Bleicherode. Zur 11. Nordthüringer Kulturnacht wartet die Kalistadt am Samstagabend mit Kultur an fünf Orten auf.

Einfach ist das für die fünf Musiker von "Last Time" nicht: Da spielen sie so leidenschaftlich Chris Rea's "Road to hell", aber der Kulturhaus-Saal ist leer. Nicht, dass dieses Konzert niemanden interessieren würde - nein, das Publikum lässt einfach noch ein wenig auf sich warten.

Denn die Konkurrenz ist groß an diesem Samstagabend bei der Nordthüringer Kulturnacht. Zur gleichen Zeit geben drei Künstler des Nordhäuser Theaters in St. Marien das Stück "Veronika, der Korn ist da", und die Kirchenbänke sind auch in der letzten Reihe noch voll besetzt.

In dem Gotteshaus freilich fehlt der Tresen der Nordhäuser Traditionsbrennerei , für die das Stück eigens geschrieben wurde. Ein kleiner runder Tisch muss also als Requisite genügen vorm Altar. Aber auch hier kommt die Revue mit Ohrwürmern der 1920er bis 1950er an, das Publikum ist wunderbar amüsiert.

Draußen vor der Kirche verkaufen Mitglieder der Kirchengemeinde Wein und frisch gebackene Waffeln zugunsten der laufenden Sanierung von St. Marien. Ähnlich bringt sich der Förderverein der Alten Kanzlei ein: Im Hof des Fachwerkensembles wird gegrillt, drinnen gibt's deftige Snacks. So kühl der Frühlingsabend ist, diese Kulturnacht lockt vor allem die Bleicheröder selbst in ihre Stadt.
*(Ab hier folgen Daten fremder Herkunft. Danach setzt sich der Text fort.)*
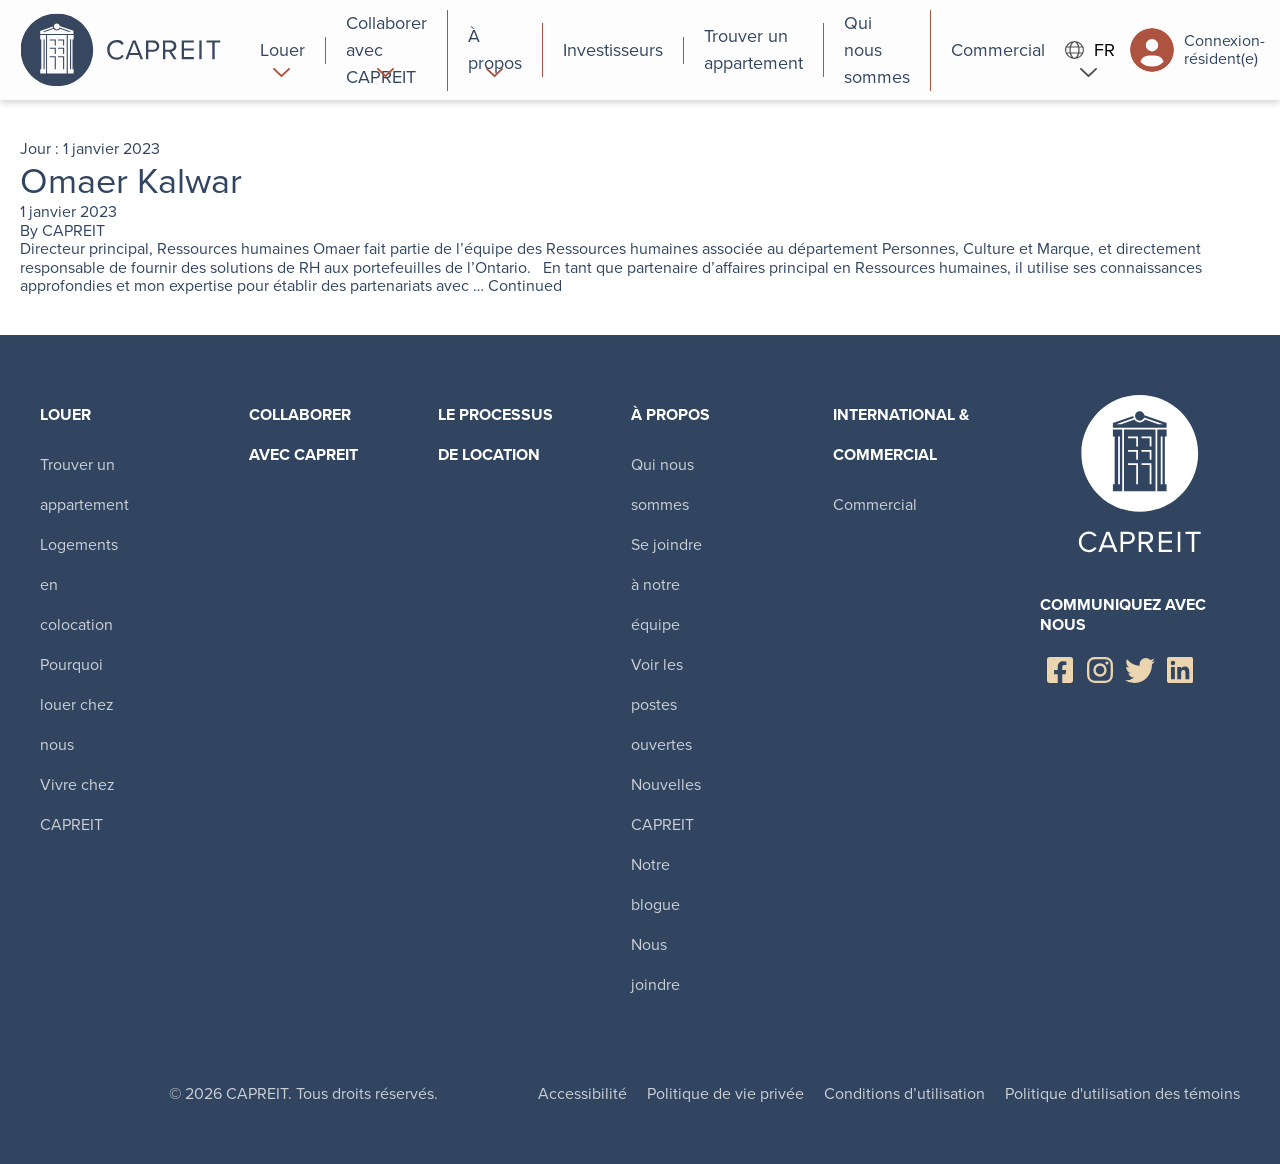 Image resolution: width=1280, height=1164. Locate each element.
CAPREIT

Zur Eröffnung bieten die aufgestellten Biertischgarnituren im Kanzleihof längst nicht allen Platz. Verständlich, haben sich doch Musiker des Loh-Orchesters angesagt. Die Acht spielen Marsch und Polka und auch das "Steigerlied". Der Klang ist weniger voluminös als man es vom heimischen Bergmannsblasorchester kennt, dafür aber lässt die Virtuosität der Musiker staunen. Klar, dass die Bleicheröder da nicht auf ihren Plätzen sitzen bleiben.

Die Nordthüringer Kulturnacht gibt es in der nunmehr 11. Auflage. Bleicherode, Nordhausen, Sondershausen und Bad Frankenhausen stemmen diese inzwischen nicht mehr gemeinsam, sondern abwechselnd. Für Samstag hatte der Heimat- und Fremdenverkehrsverband Bleicherode die Organisation in der Hand, Bürgermeister Frank Rostek (CDU) ist voll des Lobes. Er ist froh über die gute Resonanz - wohl wissend, dass Sondershausen mit seinem Residenzfest zeitgleich eine starke Konkurrenz ist.

In der Alten Kanzlei werden gleich zwei Ausstellungen am Samstagabend eröffnet: Die eine rückt mittels großformatiger Fotos Skulpturen des expressionistischen Bildhauers Ernst Barlach in den Fokus, die andere den 2009 verstorbenen Bleicheröder Künstler Jochen Berg. Vor allem dank dessen Freundes Manfred Machlitt sind zahlreiche Bilder und Zeichnungen Bergs zu sehen, ebenso originale Rezensionen zu dessen Bühnenstücken aus "Welt", "Süddeutscher" oder "Basler Zeitung". Berg hatte sich weit über die Kreisgrenzen hinaus einen Ruf erarbeitet. Die Schau ist bis 25. Juni zu sehen. Die Barlach-Skulpturen-Fotos werden bis 16. Juni gezeigt.

"So viel los ist nicht in jeder Kleinstadt", sagt die Gymnasiastin Mathilda Göppel stolz. Am späten Abend will sie mit ihren Freundinnen noch zum "Emma"-Konzert in Streubels Mühle. Davor freilich könnten die Drei auch noch in Kino gehen, wo eine Doku zur Toten-Hosen-Tour gezeigt wird. Man hat die Qual der Wahl an diesem Abend.